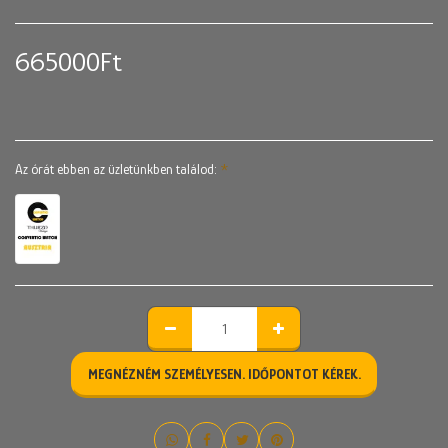
665000
Ft
Az órát ebben az üzletünkben találod:
*
MEGNÉZNÉM SZEMÉLYESEN. IDŐPONTOT KÉREK.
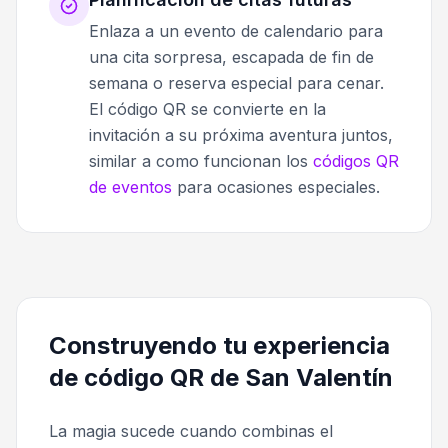
Enlaza a un evento de calendario para
una cita sorpresa, escapada de fin de
semana o reserva especial para cenar.
El código QR se convierte en la
invitación a su próxima aventura juntos,
similar a como funcionan los
códigos QR
de eventos
para ocasiones especiales.
Construyendo tu experiencia
de código QR de San Valentín
La magia sucede cuando combinas el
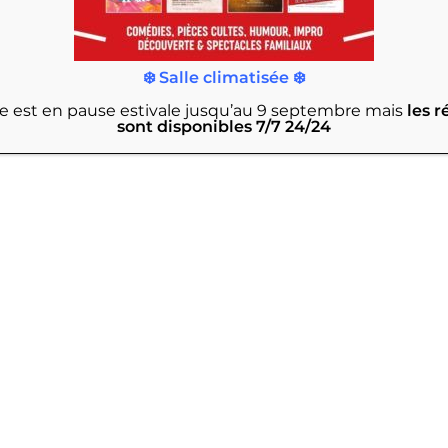
❄️ Salle climatisée ❄️
-ÊTRE
rie est en pause estivale jusqu’au 9 septembre
mais
les r
sont disponibles 7/7 24/24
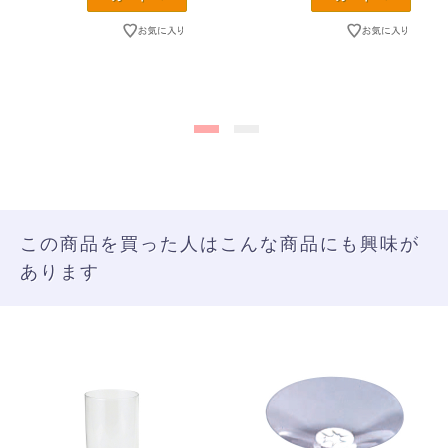
この商品を買った人はこんな商品にも興味が
あります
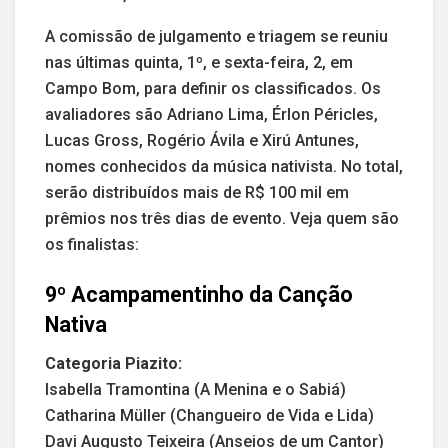
A comissão de julgamento e triagem se reuniu
nas últimas quinta, 1º, e sexta-feira, 2, em
Campo Bom, para definir os classificados. Os
avaliadores são Adriano Lima, Érlon Péricles,
Lucas Gross, Rogério Ávila e Xirú Antunes,
nomes conhecidos da música nativista. No total,
serão distribuídos mais de R$ 100 mil em
prêmios nos três dias de evento. Veja quem são
os finalistas:
9º Acampamentinho da Canção
Nativa
Categoria Piazito:
Isabella Tramontina (A Menina e o Sabiá)
Catharina Müller (Changueiro de Vida e Lida)
Davi Augusto Teixeira (Anseios de um Cantor)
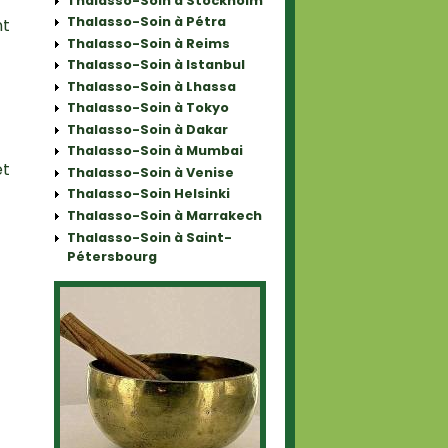
Thalasso-Soin à Stockholm
Thalasso-Soin à Pétra
nt
Thalasso-Soin à Reims
Thalasso-Soin à Istanbul
Thalasso-Soin à Lhassa
Thalasso-Soin à Tokyo
Thalasso-Soin à Dakar
Thalasso-Soin à Mumbai
et
Thalasso-Soin à Venise
Thalasso-Soin Helsinki
Thalasso-Soin à Marrakech
Thalasso-Soin à Saint-
Pétersbourg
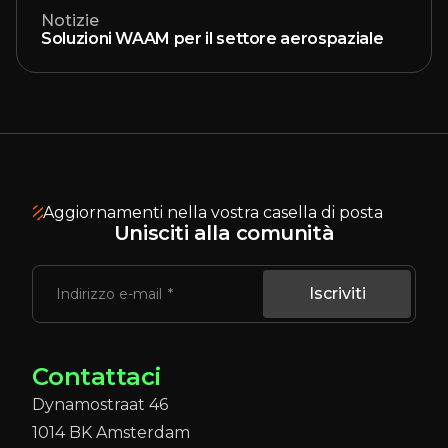
Notizie
Soluzioni WAAM per il settore aerospaziale
Aggiornamenti nella vostra casella di posta
Unisciti alla comunità
Iscriviti
Indirizzo e-mail
Contattaci
Dynamostraat 46
1014 BK Amsterdam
══════
--- What is required ---
Using the records, work out how many lines include "para", and reply with that number alone.

--- Answer space ---
4